Look through the entries below and return all lines including the word "atque".

------

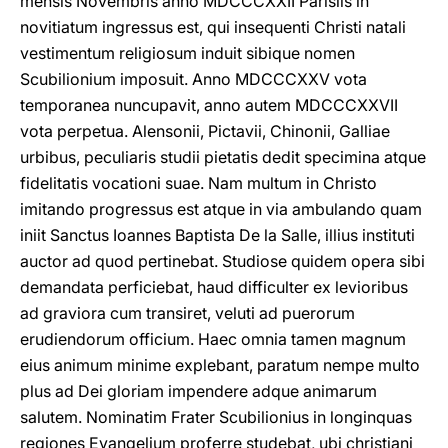
mensis Novembris anno MDCCCXXII Parisiis in
novitiatum ingressus est, qui insequenti Christi natali
vestimentum religiosum induit sibique nomen
Scubilionium imposuit. Anno MDCCCXXV vota
temporanea nuncupavit, anno autem MDCCCXXVII
vota perpetua. Alensonii, Pictavii, Chinonii, Galliae
urbibus, peculiaris studii pietatis dedit specimina atque
fidelitatis vocationi suae. Nam multum in Christo
imitando progressus est atque in via ambulando quam
iniit Sanctus Ioannes Baptista De la Salle, illius instituti
auctor ad quod pertinebat. Studiose quidem opera sibi
demandata perficiebat, haud difficulter ex levioribus
ad graviora cum transiret, veluti ad puerorum
erudiendorum officium. Haec omnia tamen magnum
eius animum minime explebant, paratum nempe multo
plus ad Dei gloriam impendere adque animarum
salutem. Nominatim Frater Scubilionius in longinquas
regiones Evangelium proferre studebat, ubi christiani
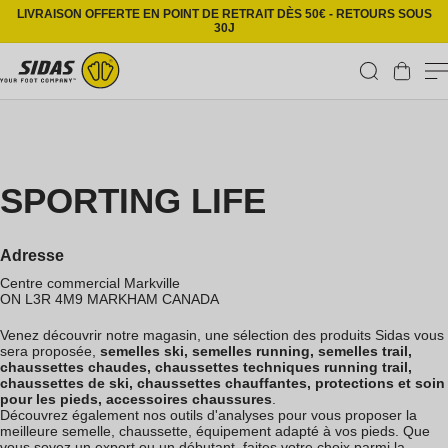
Ignorer et passer au contenu
LIVRAISON OFFERTE EN POINT DE RETRAIT DÈS 50€ - RETOURS SOUS
30J
Panier
SPORTING LIFE
Adresse
Centre commercial Markville
ON L3R 4M9
MARKHAM
CANADA
Venez découvrir notre magasin, une sélection des produits Sidas vous
sera proposée,
semelles ski, semelles running, semelles trail,
chaussettes chaudes, chaussettes techniques running trail,
chaussettes de ski, chaussettes chauffantes, protections et soin
pour les pieds, accessoires chaussures
.
Découvrez également nos outils d'analyses pour vous proposer la
meilleure semelle, chaussette, équipement adapté à vos pieds. Que
vous soyez un expert ou un débutant, faites votre choix parmi la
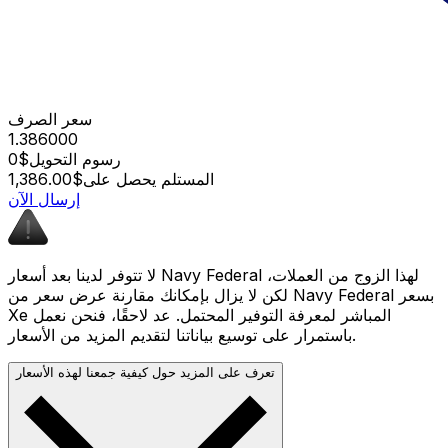
سعر الصرف
1.386000
رسوم التحويل
$0
المستلم يحصل على
$1,386.00
إرسال الآن
لا تتوفر لدينا بعد أسعار Navy Federal لهذا الزوج من العملات،
لكن لا يزال بإمكانك مقارنة عرض سعر من Navy Federal بسعر
Xe المباشر لمعرفة التوفير المحتمل. عد لاحقًا، فنحن نعمل
باستمرار على توسيع بياناتنا لتقديم المزيد من الأسعار.
تعرف على المزيد حول كيفية جمعنا لهذه الأسعار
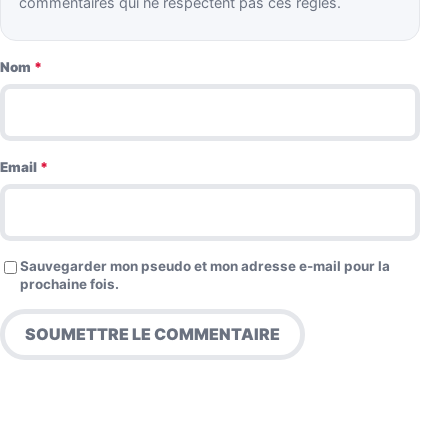
commentaires qui ne respectent pas ces règles.
Nom
*
Email
*
Sauvegarder mon pseudo et mon adresse e-mail pour la
prochaine fois.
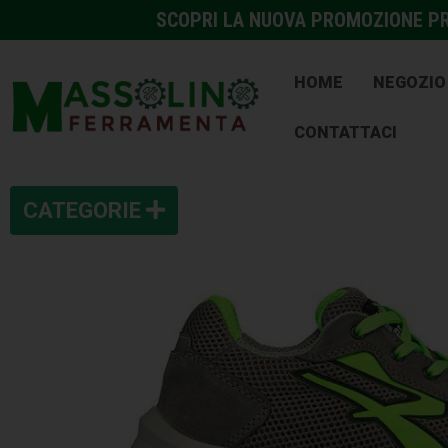
SCOPRI LA NUOVA PROMOZIONE PRE
HOME
NEGOZIO
CONTATTACI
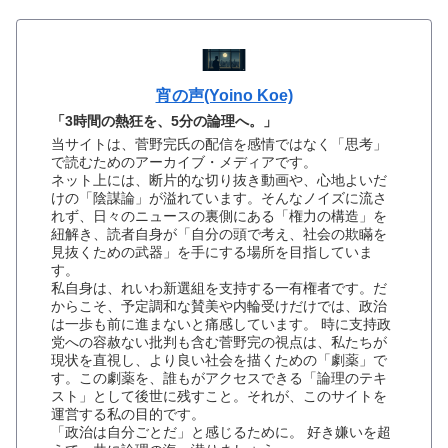
宵の声(Yoino Koe)
「3時間の熱狂を、5分の論理へ。」
当サイトは、菅野完氏の配信を感情ではなく「思考」
で読むためのアーカイブ・メディアです。
ネット上には、断片的な切り抜き動画や、心地よいだ
けの「陰謀論」が溢れています。そんなノイズに流さ
れず、日々のニュースの裏側にある「権力の構造」を
紐解き、読者自身が「自分の頭で考え、社会の欺瞞を
見抜くための武器」を手にする場所を目指していま
す。
私自身は、れいわ新選組を支持する一有権者です。だ
からこそ、予定調和な賛美や内輪受けだけでは、政治
は一歩も前に進まないと痛感しています。 時に支持政
党への容赦ない批判も含む菅野完の視点は、私たちが
現状を直視し、より良い社会を描くための「劇薬」で
す。この劇薬を、誰もがアクセスできる「論理のテキ
スト」として後世に残すこと。それが、このサイトを
運営する私の目的です。
「政治は自分ごとだ」と感じるために。 好き嫌いを超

------

**Solution to this exercise:**
urbibus, peculiaris studii pietatis dedit specimina atque
imitando progressus est atque in via ambulando quam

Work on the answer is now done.